Pemerintah Belum Terbitkan Aturan Kenaikan Gaji ASN
Berdasarkan ketentuan yang masih berlaku, gaji pokok ASN tetap menggunakan struktur yang ditetapkan dalam PP Nomor 5 Tahun 2024 sebagai perubahan atas aturan sebelumnya mengenai gaji pegawai negeri sipil.
Meski Peraturan Presiden Nomor 79 Tahun 2025 memuat arah kebijakan peningkatan kesejahteraan ASN, guru, dosen, tenaga kesehatan, TNI, dan Polri, hingga kini belum terdapat aturan pelaksana berupa peraturan pemerintah maupun regulasi teknis yang menetapkan besaran kenaikan gaji.
Karena itu, seluruh pembayaran gaji ASN pada awal 2026 masih menggunakan tabel yang berlaku saat ini tanpa adanya perubahan nominal secara resmi.
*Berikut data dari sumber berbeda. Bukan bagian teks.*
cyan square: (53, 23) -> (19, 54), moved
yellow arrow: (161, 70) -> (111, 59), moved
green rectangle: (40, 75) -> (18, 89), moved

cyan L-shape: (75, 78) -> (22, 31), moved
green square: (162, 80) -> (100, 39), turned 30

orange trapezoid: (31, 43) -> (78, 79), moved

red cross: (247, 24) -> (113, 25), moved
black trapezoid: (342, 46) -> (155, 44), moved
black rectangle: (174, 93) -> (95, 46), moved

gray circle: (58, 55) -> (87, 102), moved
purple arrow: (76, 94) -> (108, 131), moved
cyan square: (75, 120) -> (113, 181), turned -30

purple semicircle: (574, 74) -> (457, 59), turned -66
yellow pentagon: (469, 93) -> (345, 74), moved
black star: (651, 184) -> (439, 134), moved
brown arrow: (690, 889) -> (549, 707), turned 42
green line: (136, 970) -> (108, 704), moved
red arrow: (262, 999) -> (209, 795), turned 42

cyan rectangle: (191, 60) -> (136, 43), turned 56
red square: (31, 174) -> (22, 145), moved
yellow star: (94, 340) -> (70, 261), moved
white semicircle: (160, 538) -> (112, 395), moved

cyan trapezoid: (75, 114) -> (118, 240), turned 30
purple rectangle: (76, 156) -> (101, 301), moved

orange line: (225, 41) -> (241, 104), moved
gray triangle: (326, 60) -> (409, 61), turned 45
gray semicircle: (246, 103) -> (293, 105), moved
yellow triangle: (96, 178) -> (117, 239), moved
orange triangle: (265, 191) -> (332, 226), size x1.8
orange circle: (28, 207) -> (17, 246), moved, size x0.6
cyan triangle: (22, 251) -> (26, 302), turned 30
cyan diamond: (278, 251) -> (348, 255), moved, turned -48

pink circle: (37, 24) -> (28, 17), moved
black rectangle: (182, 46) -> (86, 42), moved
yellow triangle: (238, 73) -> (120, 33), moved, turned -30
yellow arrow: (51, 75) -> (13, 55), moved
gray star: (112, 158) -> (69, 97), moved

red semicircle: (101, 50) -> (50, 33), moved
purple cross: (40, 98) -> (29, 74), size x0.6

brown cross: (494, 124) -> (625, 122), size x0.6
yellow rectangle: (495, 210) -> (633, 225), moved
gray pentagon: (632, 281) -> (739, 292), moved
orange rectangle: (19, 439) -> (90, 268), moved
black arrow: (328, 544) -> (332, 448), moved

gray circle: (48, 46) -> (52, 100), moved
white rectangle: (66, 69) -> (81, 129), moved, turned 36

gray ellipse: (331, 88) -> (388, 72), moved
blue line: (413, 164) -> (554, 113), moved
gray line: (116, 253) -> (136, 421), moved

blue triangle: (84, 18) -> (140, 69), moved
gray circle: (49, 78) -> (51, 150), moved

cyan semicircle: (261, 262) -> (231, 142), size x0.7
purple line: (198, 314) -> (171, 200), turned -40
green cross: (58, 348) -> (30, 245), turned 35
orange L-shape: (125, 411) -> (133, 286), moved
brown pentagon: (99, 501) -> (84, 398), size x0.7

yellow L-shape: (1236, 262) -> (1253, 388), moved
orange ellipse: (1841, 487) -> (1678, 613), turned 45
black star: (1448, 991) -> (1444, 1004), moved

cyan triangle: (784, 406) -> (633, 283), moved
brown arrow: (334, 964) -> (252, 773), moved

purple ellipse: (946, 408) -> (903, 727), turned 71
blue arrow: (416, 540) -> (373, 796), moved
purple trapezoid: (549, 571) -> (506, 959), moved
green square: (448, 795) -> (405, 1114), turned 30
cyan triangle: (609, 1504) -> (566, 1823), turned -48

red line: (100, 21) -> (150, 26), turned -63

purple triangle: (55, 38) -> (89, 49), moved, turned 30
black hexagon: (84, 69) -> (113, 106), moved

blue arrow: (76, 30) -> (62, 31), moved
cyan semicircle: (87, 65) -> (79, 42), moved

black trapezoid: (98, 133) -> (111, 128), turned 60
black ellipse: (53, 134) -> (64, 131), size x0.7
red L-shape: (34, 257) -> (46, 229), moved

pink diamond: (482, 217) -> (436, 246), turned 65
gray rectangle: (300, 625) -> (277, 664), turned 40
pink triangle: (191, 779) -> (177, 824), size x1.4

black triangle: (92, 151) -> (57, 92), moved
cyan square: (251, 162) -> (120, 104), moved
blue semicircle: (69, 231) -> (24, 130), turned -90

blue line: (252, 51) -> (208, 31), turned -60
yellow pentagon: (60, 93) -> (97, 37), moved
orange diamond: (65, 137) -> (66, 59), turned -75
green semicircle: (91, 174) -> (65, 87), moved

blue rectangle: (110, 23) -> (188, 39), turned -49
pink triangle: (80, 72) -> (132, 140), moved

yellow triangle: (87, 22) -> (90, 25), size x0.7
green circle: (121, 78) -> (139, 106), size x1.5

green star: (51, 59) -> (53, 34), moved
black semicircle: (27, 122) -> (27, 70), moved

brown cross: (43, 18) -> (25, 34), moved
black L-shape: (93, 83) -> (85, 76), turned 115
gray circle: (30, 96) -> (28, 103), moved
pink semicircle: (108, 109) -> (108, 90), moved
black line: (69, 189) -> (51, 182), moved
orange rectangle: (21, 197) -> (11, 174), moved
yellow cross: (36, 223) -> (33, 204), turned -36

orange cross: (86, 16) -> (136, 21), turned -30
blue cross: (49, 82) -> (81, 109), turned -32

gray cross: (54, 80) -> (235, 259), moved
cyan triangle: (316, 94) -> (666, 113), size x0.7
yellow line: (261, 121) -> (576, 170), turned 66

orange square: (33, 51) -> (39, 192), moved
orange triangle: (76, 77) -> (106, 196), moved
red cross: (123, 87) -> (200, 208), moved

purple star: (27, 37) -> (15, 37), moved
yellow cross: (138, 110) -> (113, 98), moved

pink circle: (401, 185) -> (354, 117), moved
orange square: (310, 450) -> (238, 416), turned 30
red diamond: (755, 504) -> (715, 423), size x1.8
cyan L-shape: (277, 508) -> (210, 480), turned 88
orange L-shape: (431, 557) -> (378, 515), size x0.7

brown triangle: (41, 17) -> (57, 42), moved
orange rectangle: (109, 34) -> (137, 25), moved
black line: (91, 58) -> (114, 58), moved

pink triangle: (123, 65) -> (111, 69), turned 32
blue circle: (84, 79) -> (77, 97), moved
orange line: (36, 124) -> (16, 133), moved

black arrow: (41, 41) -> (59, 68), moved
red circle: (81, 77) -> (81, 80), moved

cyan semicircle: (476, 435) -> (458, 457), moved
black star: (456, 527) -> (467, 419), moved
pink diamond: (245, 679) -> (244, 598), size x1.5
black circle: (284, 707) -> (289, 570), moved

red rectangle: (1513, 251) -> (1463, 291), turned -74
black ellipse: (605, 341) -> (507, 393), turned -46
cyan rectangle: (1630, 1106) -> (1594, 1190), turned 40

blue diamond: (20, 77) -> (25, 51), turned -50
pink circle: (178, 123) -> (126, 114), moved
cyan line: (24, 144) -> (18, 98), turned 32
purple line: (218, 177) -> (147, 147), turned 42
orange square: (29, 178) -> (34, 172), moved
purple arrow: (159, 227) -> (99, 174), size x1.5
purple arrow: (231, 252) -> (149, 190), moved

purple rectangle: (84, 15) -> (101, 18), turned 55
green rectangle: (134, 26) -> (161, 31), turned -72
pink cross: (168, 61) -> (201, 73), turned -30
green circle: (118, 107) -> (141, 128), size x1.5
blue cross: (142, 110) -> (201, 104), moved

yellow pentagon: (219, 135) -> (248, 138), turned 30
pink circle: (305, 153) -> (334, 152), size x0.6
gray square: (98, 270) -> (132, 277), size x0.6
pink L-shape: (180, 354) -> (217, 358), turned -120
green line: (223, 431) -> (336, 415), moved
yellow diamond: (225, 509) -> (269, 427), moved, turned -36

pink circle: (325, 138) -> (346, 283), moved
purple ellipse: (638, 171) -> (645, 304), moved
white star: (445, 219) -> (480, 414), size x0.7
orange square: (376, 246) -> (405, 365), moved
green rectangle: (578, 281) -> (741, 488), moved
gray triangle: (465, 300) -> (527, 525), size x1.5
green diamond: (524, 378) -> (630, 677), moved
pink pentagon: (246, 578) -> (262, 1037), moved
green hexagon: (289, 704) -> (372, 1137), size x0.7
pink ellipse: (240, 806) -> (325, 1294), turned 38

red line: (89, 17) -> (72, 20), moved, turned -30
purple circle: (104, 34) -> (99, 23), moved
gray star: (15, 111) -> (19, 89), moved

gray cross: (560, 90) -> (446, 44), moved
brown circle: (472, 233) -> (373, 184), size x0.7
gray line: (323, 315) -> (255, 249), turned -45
Berikut Kisaran Gaji Pokok PNS 2026 yang Berlaku
Mengacu PP Nomor 5 Tahun 2024, kisaran gaji pokok PNS adalah sebagai berikut:
- Golongan I: Rp1.685.700 hingga Rp2.901.400
- Golongan II: Rp2.184.000 hingga Rp4.125.600
- Golongan III: Rp2.785.700 hingga Rp5.180.700
- Golongan IV: Rp3.287.800 hingga Rp6.373.200
Nominal tersebut merupakan gaji pokok dan belum termasuk berbagai tunjangan yang melekat pada ASN, seperti tunjangan keluarga, tunjangan jabatan, tunjangan makan, maupun tunjangan kinerja sesuai instansi masing-masing.
ASN Diminta Menunggu Pengumuman Resmi
Pemerintah sebelumnya mengisyaratkan peningkatan kesejahteraan ASN sebagai bagian dari agenda reformasi birokrasi. Namun realisasinya masih bergantung pada kondisi fiskal negara, kemampuan APBN, serta penyelesaian pembahasan teknis lintas kementerian.
Karena itu, ASN diimbau tidak mudah mempercayai informasi yang menyebut adanya kenaikan gaji dengan persentase tertentu sebelum pemerintah menerbitkan regulasi resmi.
Sampai saat ini, belum ada keputusan pemerintah mengenai kenaikan gaji ASN tahun 2026. Dengan demikian, daftar gaji yang berlaku masih mengacu pada PP Nomor 5 Tahun 2024 sambil menunggu kebijakan resmi yang akan diumumkan pemerintah.